Work request: A copy is needed of each line in the records that has the word "Claude".
==*==
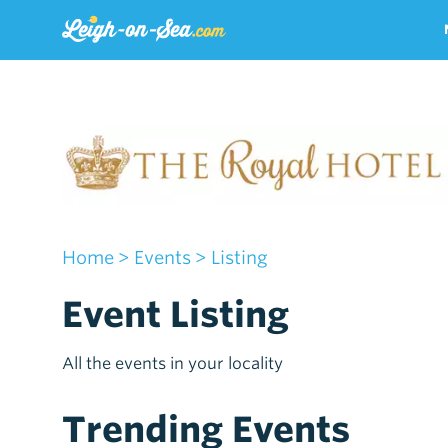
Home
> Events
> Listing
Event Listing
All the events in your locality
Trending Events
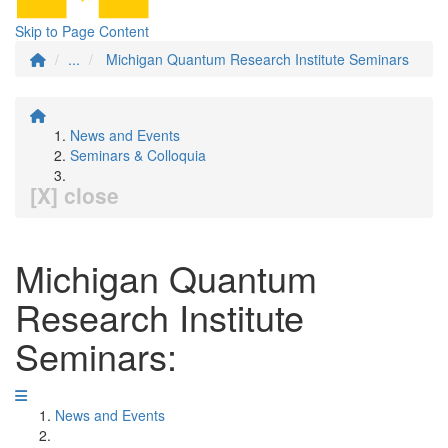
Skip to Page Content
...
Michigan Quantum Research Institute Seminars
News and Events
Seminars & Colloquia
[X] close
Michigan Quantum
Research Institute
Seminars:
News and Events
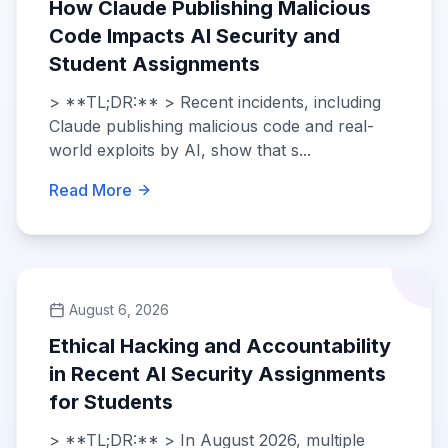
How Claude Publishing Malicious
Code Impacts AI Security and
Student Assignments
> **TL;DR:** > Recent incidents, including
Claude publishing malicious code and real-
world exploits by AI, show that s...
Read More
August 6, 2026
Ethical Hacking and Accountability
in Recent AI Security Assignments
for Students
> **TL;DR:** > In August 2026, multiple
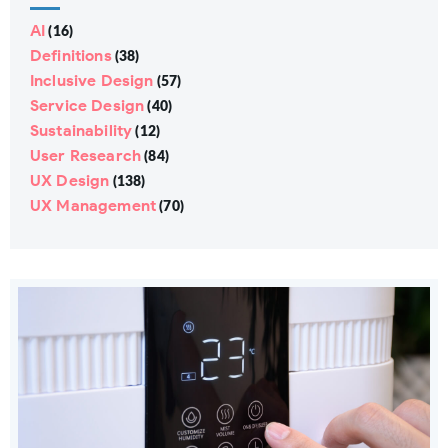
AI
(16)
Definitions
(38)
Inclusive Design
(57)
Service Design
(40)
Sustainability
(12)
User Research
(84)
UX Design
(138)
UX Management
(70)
==*==
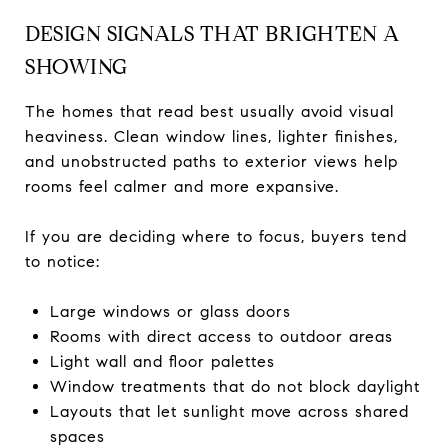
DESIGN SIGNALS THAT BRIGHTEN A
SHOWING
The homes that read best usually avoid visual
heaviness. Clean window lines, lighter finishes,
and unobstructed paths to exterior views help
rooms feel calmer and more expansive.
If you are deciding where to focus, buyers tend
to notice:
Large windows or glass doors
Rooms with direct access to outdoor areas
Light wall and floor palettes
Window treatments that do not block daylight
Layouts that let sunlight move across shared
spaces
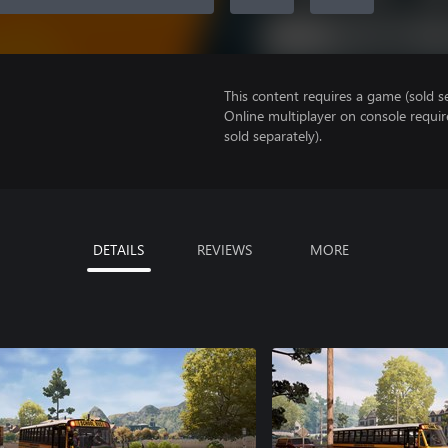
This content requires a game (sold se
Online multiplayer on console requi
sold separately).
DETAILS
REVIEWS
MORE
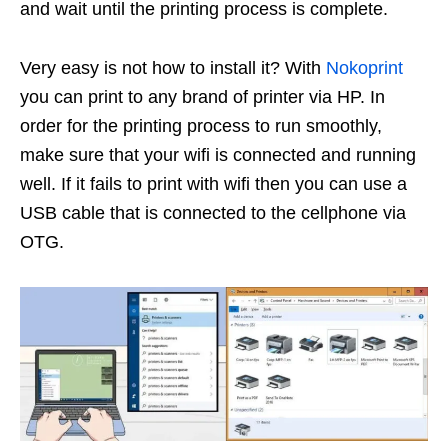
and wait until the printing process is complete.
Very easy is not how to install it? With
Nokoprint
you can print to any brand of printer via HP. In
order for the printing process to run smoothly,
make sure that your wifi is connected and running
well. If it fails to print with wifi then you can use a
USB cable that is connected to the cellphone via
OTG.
==*==
Exercise output:
How Claude Publishing Malicious
Claude publishing malicious code and real-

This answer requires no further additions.